HOLY cow. I was eating all of the goodness of a Twix in each and every one of these cookies. And I am not going to admit the number of cookies consumed that day. But I had to get them out of the door and delivered to my neighbors as fast as I could! All of the delicious layers of a Twix bar are represented in these cookies and you are going to love them! The shortbread layer, to the caramel layer, and ending with the chocolate drizzle. There is no way that you can’t love these!
Twix Thumbprint Cookies
The buttery shortbread base and a chewy caramel center. They were just missing one thing. Chocolate. I drizzled that chocolate on as fast as I could and viola! A Twix Thumbprint Cookie.

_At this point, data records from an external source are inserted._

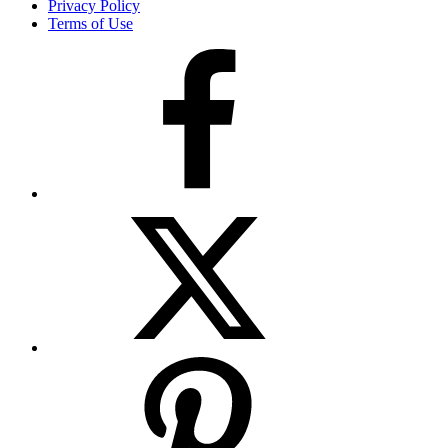
Privacy Policy
Terms of Use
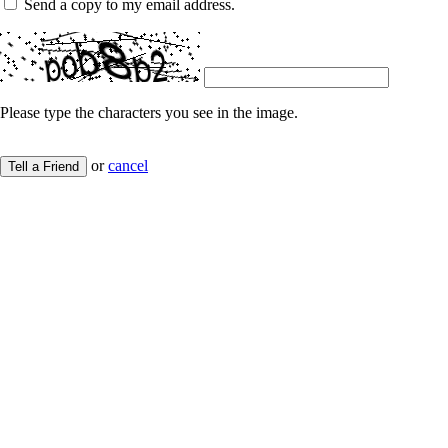
Send a copy to my email address.
Please type the characters you see in the image.
or
cancel
Tell a Friend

- 2/3 cup Unsalted Butter softened
- 1/2 cup sugar
- 2 Eggs yolks only
- 1 teaspoon vanilla
- 1 1/2 cups all-purpose flour
- 14 soft caramel candies like Kraft Caramels
- 3 tablespoon heavy cream
- 6 ounce milk chocolate chips
To make the shortbread layer:
Preheat oven to 375 degrees. In a medium sized bowl, combine 2/3 cup butter, sugar, egg yolks and vanilla in bowl. Beat at medium speed, scraping bowl often, until creamy. Add flour; beat at low speed until well mixed. Cover and refrigerate at least 1 hour or until firm.
- Shape dough into 1-inch balls. Place 2 inches apart onto ungreased cookie sheets. Make indentation in center of each cookie with thumb or end of wooden spoon handle. Bake 7-10 minutes or until edges begin to brown. Cool completely.
To make the caramel filling:
Melt the caramel and heavy cream in the microwave stirring every 30 seconds until it is fully melted. Using a teaspoon fill each indentation with the caramel.
To make the chocolate drizzle:
Melt the chocolate in the microwave stirring 30 seconds at a time until smooth, and scoop into a ziplock bag. Barely snip the corner and drizzle over the cookies.